如何处理用yfinance下载的多级列名

2022-01-31 00:00:00 python python-3.x pandas dataframe yfinance

问题描述

我有一个代码列表 (tickerStrings)，我可以一次性下载.当我尝试使用 pandas 的 read_csv 时，它不会像我从 yfinance 下载数据时那样读取 csv 文件.

I have a list of tickers (tickerStrings) that I to download all at once. When I try to use pandas' read_csv it doesn't read the csv file in the way it does when I download the data from yfinance.

我通常通过如下代码访问我的数据:data['AAPL'] 或 data['AAPL'].Close，但是当我从它不允许我这样做的 csv 文件.

I usually access my data by ticker like this: data['AAPL'] or data['AAPL'].Close, but when I read the data from the csv file it does not let me do that.

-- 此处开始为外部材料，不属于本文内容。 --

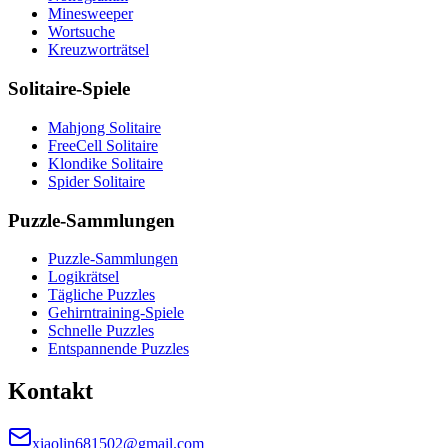
Minesweeper
Wortsuche
Kreuzworträtsel
Solitaire-Spiele
Mahjong Solitaire
FreeCell Solitaire
Klondike Solitaire
Spider Solitaire
Puzzle-Sammlungen
Puzzle-Sammlungen
Logikrätsel
Tägliche Puzzles
Gehirntraining-Spiele
Schnelle Puzzles
Entspannende Puzzles
Kontakt
xiaolin681502@gmail.com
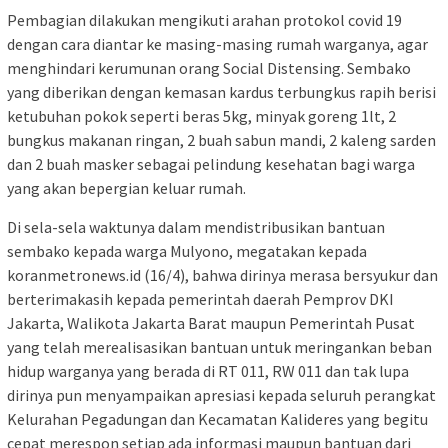
Pembagian dilakukan mengikuti arahan protokol covid 19
dengan cara diantar ke masing-masing rumah warganya, agar
menghindari kerumunan orang Social Distensing. Sembako
yang diberikan dengan kemasan kardus terbungkus rapih berisi
ketubuhan pokok seperti beras 5kg, minyak goreng 1lt, 2
bungkus makanan ringan, 2 buah sabun mandi, 2 kaleng sarden
dan 2 buah masker sebagai pelindung kesehatan bagi warga
yang akan bepergian keluar rumah.
Di sela-sela waktunya dalam mendistribusikan bantuan
sembako kepada warga Mulyono, megatakan kepada
koranmetronews.id (16/4), bahwa dirinya merasa bersyukur dan
berterimakasih kepada pemerintah daerah Pemprov DKI
Jakarta, Walikota Jakarta Barat maupun Pemerintah Pusat
yang telah merealisasikan bantuan untuk meringankan beban
hidup warganya yang berada di RT 011, RW 011 dan tak lupa
dirinya pun menyampaikan apresiasi kepada seluruh perangkat
Kelurahan Pegadungan dan Kecamatan Kalideres yang begitu
cepat merespon setiap ada informasi maupun bantuan dari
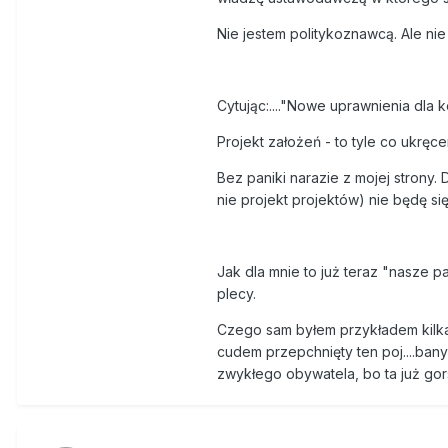
Nie jestem politykoznawcą. Ale nie
Cytując:...."Nowe uprawnienia dla
Projekt założeń - to tyle co ukręc
Bez paniki narazie z mojej strony
nie projekt projektów) nie będę się
Jak dla mnie to już teraz "nasze
plecy.
Czego sam byłem przykładem kilkana
cudem przepchnięty ten poj....bany
zwykłego obywatela, bo ta już gor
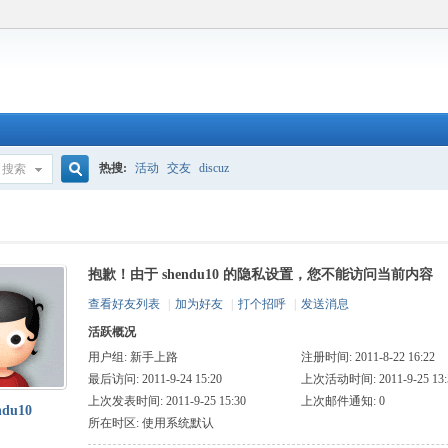
热搜:
活动
交友
discuz
搜索
搜
抱歉！由于 shendu10 的隐私设置，您不能访问当前内容
索
查看好友列表
|
加为好友
|
打个招呼
|
发送消息
活跃概况
用户组:
新手上路
注册时间: 2011-8-22 16:22
最后访问: 2011-9-24 15:20
上次活动时间: 2011-9-25 13:
上次发表时间: 2011-9-25 15:30
上次邮件通知: 0
ndu10
所在时区: 使用系统默认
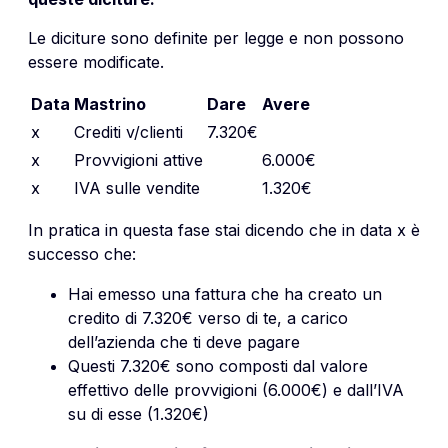
Le diciture sono definite per legge e non possono
essere modificate.
Data
Mastrino
Dare
Avere
x
Crediti v/clienti
7.320€
x
Provvigioni attive
6.000€
x
IVA sulle vendite
1.320€
In pratica in questa fase stai dicendo che in data x è
successo che:
Hai emesso una fattura che ha creato un
credito di 7.320€ verso di te, a carico
dell’azienda che ti deve pagare
Questi 7.320€ sono composti dal valore
effettivo delle provvigioni (6.000€) e dall’IVA
su di esse (1.320€)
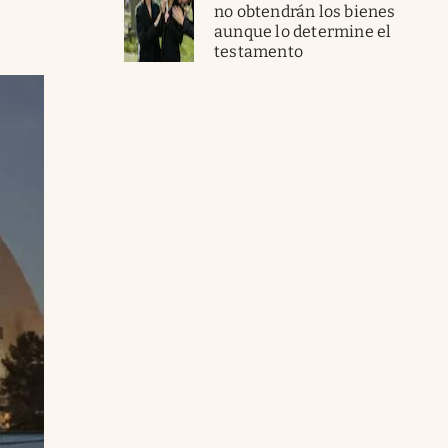
no obtendrán los bienes
aunque lo determine el
testamento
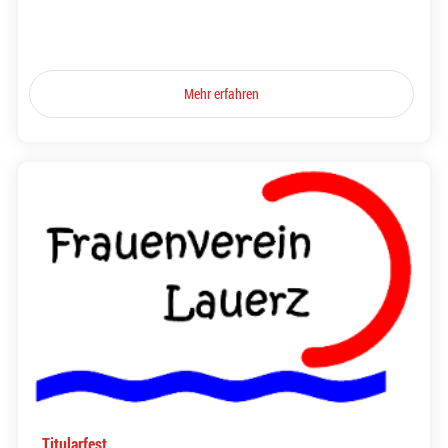
Mehr erfahren
Titularfest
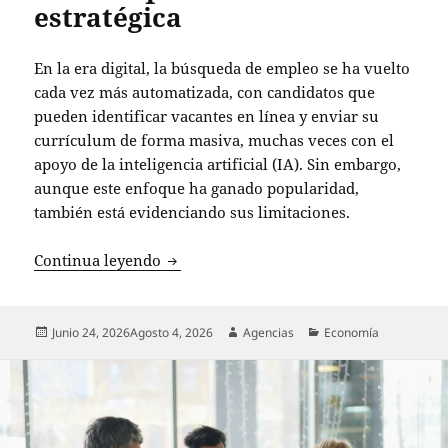
estratégica
En la era digital, la búsqueda de empleo se ha vuelto
cada vez más automatizada, con candidatos que
pueden identificar vacantes en línea y enviar su
currículum de forma masiva, muchas veces con el
apoyo de la inteligencia artificial (IA). Sin embargo,
aunque este enfoque ha ganado popularidad,
también está evidenciando sus limitaciones.
El auge del “doomjobbing” destaca la i
Continua leyendo
Publicado
Autor
Categorías
Junio 24, 2026
Agosto 4, 2026
Agencias
Economía
el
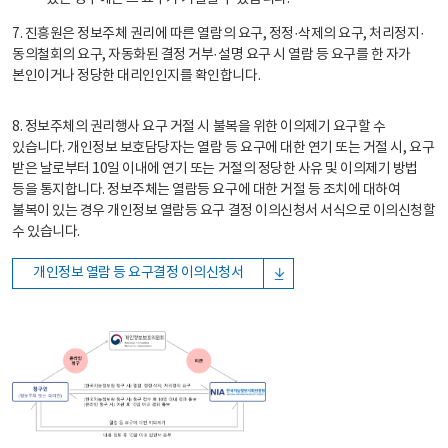
7. 진흥원은 정보주체 권리에 따른 열람의 요구, 정정·삭제의 요구, 처리정지·
동의철회의 요구, 자동화된 결정 거부·설명 요구 시 열람 등 요구를 한 자가
본인이거나 정당한 대리인인지를 확인합니다.
8. 정보주체의 권리행사 요구 거절 시 불복을 위한 이의제기 요구할 수
있습니다. 개인정보 보호담당자는 열람 등 요구에 대한 연기 또는 거절 시, 요구
받은 날로부터 10일 이내에 연기 또는 거절의 정당한 사유 및 이의제기 방법
등을 통지합니다. 정보주체는 열람등 요구에 대한 거절 등 조치에 대하여
불복이 있는 경우 개인정보 열람등 요구 결정 이의신청서 서식으로 이의신청할
수 있습니다.
개인정보 열람 등 요구결정 이의신청서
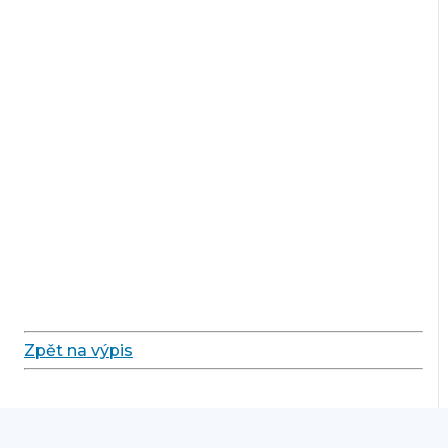
Zpět na výpis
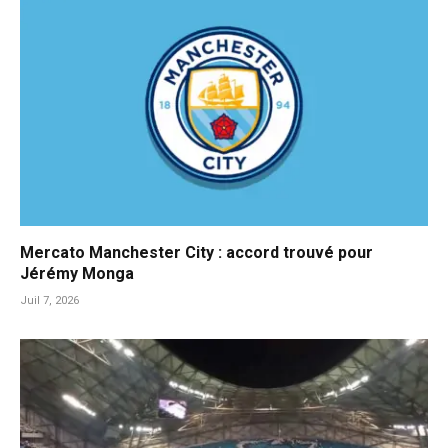
Mercato Manchester City : accord trouvé pour
Jérémy Monga
Juil 7, 2026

if path.exists(data_file): data = pd.read_csv(data_file, low_memory=False) data = pd.DataFrame(data) print(data.head()) else: data = yf.download(tickerStrings, group_by="Ticker", period=prd, interval=intv) data.to_csv(data_file)

这是打印输出:

Unnamed: 0 OLN OLN.1 OLN.2 OLN.3 ... W.1 W.2 W.3 W.4 W.5 0 NaN Open High Low Close ... High Low Close Adj Close Volume 1 Datetime NaN NaN NaN NaN ... NaN NaN NaN NaN NaN 2 2020-06-25 09:30:00-04:00 11.1899995803833 11.220000267028809 11.010000228881836 11.079999923706055 ... 201.2899932861328 197.3000030517578 197.36000061035156 197.36000061035156 112156 3 2020-06-25 09:45:00-04:00 11.130000114440918 11.260000228881836 11.100000381469727 11.15999984741211 ... 200.48570251464844 196.47999572753906 199.74000549316406 199.74000549316406 83943 4 2020-06-25 10:00:00-04:00 11.170000076293945 11.220000267028809 11.119999885559082 11.170000076293945 ... 200.49000549316406 198.19000244140625 200.4149932861328 200.4149932861328 88771

我在尝试访问数据时遇到的错误:

The error I get when trying to access the data:

Traceback (most recent call last): File "getdata.py", line 49, in processData avg = data[x].Close.mean() AttributeError: 'Series' object has no attribute 'Close'

解决方案

将所有代码下载到具有单级列标题的单个数据框中
选项 1
下载单个股票代码数据时，返回的数据框列名称是单个级别，但没有代码列.
这将为每个代码下载数据，添加代码列，并从所有所需代码创建一个数据框.

import yfinance as yf import pandas as pd tickerStrings = ['AAPL', 'MSFT'] df_list = list() for ticker in tickerStrings: data = yf.download(ticker, group_by="Ticker", period='2d') data['ticker'] = ticker # add this column because the dataframe doesn't contain a column with the ticker df_list.append(data) # combine all dataframes into a single dataframe df = pd.concat(df_list) # save to csv df.to_csv('ticker.csv')

选项 2
下载所有代码并取消堆叠级别
group_by='Ticker' 将代码放在列名的level=0

Option 2

Download all the tickers and unstack the levels

group_by='Ticker' puts the ticker at level=0 of the column name

tickerStrings = ['AAPL', 'MSFT'] df = yf.download(tickerStrings, group_by='Ticker', period='2d') df = df.stack(level=0).rename_axis(['Date', 'Ticker']).reset_index(level=1)

读取 yfinance 已存储多级列名的 csv
如果您希望保留并读取具有多级列索引的文件，请使用以下代码，该代码会将数据框恢复为其原始形式.

Read yfinance csv already stored with multi-level column names

If you wish to keep, and read in a file with a multi-level column index, use the following code, which will return the dataframe to its original form.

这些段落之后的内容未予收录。